As a writer there are many lessons you learn over time. Aside from things like grammar and following submission rules and a few other things, a lot of the items you have to know about concerning how to write can be somewhat fluid and dependent on the individual. Some revelations just have to come to you, sort to speak.

Though it took me a while, there’s one lesson that has proven itself time after time after time. Even so, I stupidly still find myself every once in a while ignoring it. And it has comes back to bite me every single time I have ignored it. For the sake of this post, I guess I will call it the Stand Back Routine. (If any of you have a better name, do share! This one is somewhat of a mouthful.) 😛

The Stand Back Routine is something I try to do with every work I create. Once I’ve written it and edited it once or twice, I stand back, give the short story a week or two, if a novel, a month or more, then once my brain’s buffer has dumped, I can do a final edit and catch any of the little things I missed and wouldn’t see otherwise.

For the brain buffer to be emptied is an incredibly important step in making sure a story is all that it can be. The subconscious is a tricky animal and while it thinks it’s helping you out, as an author, it is actually not letting you do your work correctly when that buffer is full. Being so close to the work, the subconscious will automatically fill in missing words, will supply information you have inside and incorporate it into what you are reading, letting you miss the fact you never actually stated that very information for the reader! Sentences that don’t flow will appear to and things that don’t jive will actually seem to as well.

By standing back and allowing the brain time to dump the buffer, you can then look at your work again with a less biased light (or auto brain filler). The errors will be more apparent, the lack of information hopefully leap out, your editor cap more capable of doing what you want it to.

Of course, I, like most people, get very excited when something is “finished”. Sometimes standing back feels unnecessary and superfluous or just getting in the way! You’re just too excited to get others to look at it, or deadlines are looming and you can get this sucker out to the writer’s group just in time for the next meeting if you skip this step, instead of having to wait a few weeks or months to put it before the group. (Or in my most recent lapse, loading the latest Supernatural fic to fanfiction.net without waiting that crucial week!) ARGH!

Why can’t I learn? I knew better – Oh I definitely knew. I’ve been bit before. And yet there I went again, thinking all was good to go! But I knew, deep down, I knew I had been bad. I kept getting urges to go read it – which if I had done my job right, and gone through it enough, I wouldn’t want to be looking at it as I would have had my fill while making it right! So last Friday, I went and took a peek.

Within the first paragraph I was cursing. By the end I was beating my head against the wall. Uselessly asking myself (as I have every time I’ve done this): what had I been thinking?

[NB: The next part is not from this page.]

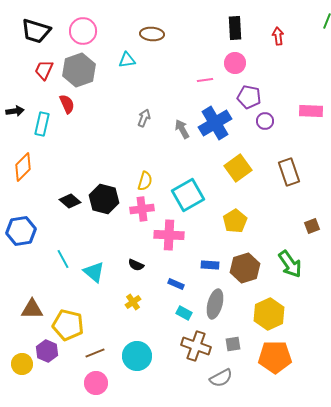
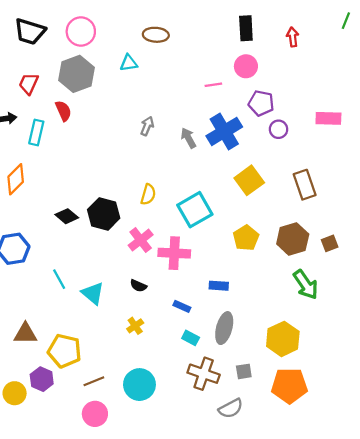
red trapezoid: (44, 70) -> (29, 84), moved
pink cross: (142, 209) -> (141, 240), moved, turned -30
brown hexagon: (245, 268) -> (293, 239), moved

So I went through it again and made it better. Something that would have happened in the first place if I’d had the patience to wait. Now, however, due to my lack of control, I could do nothing to take back the impressions or wrongness picked up by those who’d already read the story before it was fixed. I tell myself I won’t do this again – but I know better…

Oh the agonies involved in being a writer…. or just being my usual stupid self. lol.